_EXERCISE_: Filter these entries so that only lines with the word "oder" remain.
· · · · ·
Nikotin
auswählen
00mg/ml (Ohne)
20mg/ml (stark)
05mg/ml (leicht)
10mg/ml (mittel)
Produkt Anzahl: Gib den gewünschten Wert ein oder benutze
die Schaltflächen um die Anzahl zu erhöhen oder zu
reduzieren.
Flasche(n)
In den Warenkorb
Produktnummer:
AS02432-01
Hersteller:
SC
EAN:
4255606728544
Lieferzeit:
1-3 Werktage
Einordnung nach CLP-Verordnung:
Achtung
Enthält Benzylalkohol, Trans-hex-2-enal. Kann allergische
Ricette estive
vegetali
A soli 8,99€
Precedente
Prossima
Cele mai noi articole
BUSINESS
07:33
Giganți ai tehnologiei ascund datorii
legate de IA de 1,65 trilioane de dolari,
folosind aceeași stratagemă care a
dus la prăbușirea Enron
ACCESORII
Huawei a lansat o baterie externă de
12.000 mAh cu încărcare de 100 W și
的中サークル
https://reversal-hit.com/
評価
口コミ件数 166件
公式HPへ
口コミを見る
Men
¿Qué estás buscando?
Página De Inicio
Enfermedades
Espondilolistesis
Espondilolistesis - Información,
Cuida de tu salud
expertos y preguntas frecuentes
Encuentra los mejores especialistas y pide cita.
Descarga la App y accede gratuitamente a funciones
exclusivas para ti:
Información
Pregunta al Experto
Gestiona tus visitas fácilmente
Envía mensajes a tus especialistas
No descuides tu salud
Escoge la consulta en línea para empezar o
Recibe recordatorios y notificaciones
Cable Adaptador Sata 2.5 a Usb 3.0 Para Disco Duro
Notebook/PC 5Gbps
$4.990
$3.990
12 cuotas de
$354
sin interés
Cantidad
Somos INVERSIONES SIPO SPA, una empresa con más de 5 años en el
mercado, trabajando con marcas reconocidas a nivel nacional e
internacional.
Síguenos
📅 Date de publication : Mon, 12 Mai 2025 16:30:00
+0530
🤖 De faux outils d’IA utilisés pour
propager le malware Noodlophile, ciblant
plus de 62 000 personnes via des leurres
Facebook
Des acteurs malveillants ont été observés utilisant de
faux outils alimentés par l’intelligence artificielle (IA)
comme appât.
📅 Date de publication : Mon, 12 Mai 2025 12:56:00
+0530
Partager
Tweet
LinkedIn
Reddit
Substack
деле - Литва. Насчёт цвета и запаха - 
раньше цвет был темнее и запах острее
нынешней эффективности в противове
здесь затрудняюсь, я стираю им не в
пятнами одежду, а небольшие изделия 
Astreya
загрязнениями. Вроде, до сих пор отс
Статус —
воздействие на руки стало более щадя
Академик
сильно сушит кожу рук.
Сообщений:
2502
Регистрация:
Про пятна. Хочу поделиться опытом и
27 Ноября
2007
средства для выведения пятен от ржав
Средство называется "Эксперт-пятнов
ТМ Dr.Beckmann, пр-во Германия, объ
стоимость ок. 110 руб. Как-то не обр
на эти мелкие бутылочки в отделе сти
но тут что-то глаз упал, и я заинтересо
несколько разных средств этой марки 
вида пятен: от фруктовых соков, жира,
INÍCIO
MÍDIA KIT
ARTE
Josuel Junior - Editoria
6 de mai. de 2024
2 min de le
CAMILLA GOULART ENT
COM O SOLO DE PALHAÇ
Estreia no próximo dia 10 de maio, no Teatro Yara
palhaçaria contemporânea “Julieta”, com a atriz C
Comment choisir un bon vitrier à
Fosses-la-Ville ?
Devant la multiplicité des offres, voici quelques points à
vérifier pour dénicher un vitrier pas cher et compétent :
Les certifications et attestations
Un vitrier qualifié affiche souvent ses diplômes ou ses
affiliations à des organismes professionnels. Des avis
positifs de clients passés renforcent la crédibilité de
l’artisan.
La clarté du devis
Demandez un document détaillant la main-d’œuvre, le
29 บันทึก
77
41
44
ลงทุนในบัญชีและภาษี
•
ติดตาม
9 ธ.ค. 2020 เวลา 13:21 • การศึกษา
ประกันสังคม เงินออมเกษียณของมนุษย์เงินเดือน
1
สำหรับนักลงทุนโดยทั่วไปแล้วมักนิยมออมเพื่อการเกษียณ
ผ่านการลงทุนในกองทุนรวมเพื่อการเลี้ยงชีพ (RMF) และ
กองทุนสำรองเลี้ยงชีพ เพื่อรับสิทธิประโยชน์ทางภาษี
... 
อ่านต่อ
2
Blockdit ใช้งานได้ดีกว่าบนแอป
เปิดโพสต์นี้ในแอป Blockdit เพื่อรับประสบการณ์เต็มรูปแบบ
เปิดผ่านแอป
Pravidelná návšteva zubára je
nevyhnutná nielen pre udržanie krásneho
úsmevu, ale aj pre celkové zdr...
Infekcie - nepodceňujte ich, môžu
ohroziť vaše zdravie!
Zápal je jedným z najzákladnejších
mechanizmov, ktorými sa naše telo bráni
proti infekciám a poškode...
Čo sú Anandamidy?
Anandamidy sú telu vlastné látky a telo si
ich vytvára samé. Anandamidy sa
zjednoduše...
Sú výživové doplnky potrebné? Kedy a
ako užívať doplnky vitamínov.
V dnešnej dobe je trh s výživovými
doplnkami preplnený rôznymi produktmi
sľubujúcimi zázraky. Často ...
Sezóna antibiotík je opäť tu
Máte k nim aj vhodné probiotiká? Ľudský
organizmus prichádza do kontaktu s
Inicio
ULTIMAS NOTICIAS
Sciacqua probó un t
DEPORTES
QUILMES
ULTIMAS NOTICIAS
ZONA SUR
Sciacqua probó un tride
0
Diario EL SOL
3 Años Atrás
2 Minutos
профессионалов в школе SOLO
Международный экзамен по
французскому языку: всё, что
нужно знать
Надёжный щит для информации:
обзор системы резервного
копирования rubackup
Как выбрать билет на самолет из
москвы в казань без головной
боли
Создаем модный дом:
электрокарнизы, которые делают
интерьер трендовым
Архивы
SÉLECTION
· · · · ·
_ANSWER SECTION_:
Produkt Anzahl: Gib den gewünschten Wert ein oder benutze
die Schaltflächen um die Anzahl zu erhöhen oder zu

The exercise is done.